Last weekend, Amy and I once again bypassed the latest summer movies, and headed to the Aero Theater in Santa Monica for a double bill of Hollywood past's finest swashbuckling: CAPTAIN BLOOD and THE ADVENTURES OF ROBIN HOOD. American Cinematheque, which put on the program, presented the movies in style; before the first film began, a stage-fencing teacher and his students put on a demonstration of historical and Hollywood swordfighting that was a treat to watch.
As for the films, they remain crowd-pleasers despite being over 70 years old. ROBIN HOOD and CAPTAIN BLOOD are surprisingly different from each other, despite sharing a director (Michael Curtiz) and most of the cast (including lead Errol Flynn; romantic foil Olivia de Havilland; and Basil Rathbone, who has relatively minor role in BLOOD but graduates to main heavy Guy of Gisborne in ROBIN HOOD).

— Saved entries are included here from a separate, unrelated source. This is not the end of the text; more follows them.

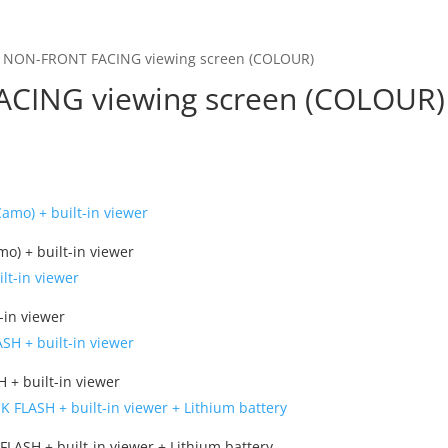
in NON-FRONT FACING viewing screen (COLOUR)
ACING viewing screen (COLOUR)
) + built-in viewer
-in viewer
 + built-in viewer
FLASH + built-in viewer + Lithium battery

ROBIN HOOD is a straightforward tale of a nobleman whose heroism leads him to become an outlaw (although he certainly seems to have plenty of fun doing it). And it has some sparkling dialogue. (Marian: "You speak treason!" Robin: "Fluently.")
CAPTAIN BLOOD, a historical-fiction epic, is more morally complex, as one might expect since it adapts a 20th-Century novel. It tells how adventurer-turned-physician Peter Blood is unjustly convicted in the Bloody Assizes; sentenced to slavery in colonial Jamaica; escapes; and becomes a Pirate of the Caribbean. Flynn's attempt at an Irish brogue is awful (he and other characters have to keep telling the audience he's Irish; occasional interjections of "Faith!" and calling male characters "darlin'" isn't enough) but his twinkling eyes and devil-may-care grin are magnetic.
Each is marked by fantastic action set pieces, the most wonderful of which is the climactic swordfight between Flynn and Rathbone in ROBIN HOOD -- perhaps the most entertaining one in Hollywood history.
There's no substitute for watching films like this on a big screen, with a cheering audience that's in the mood to be thrilled.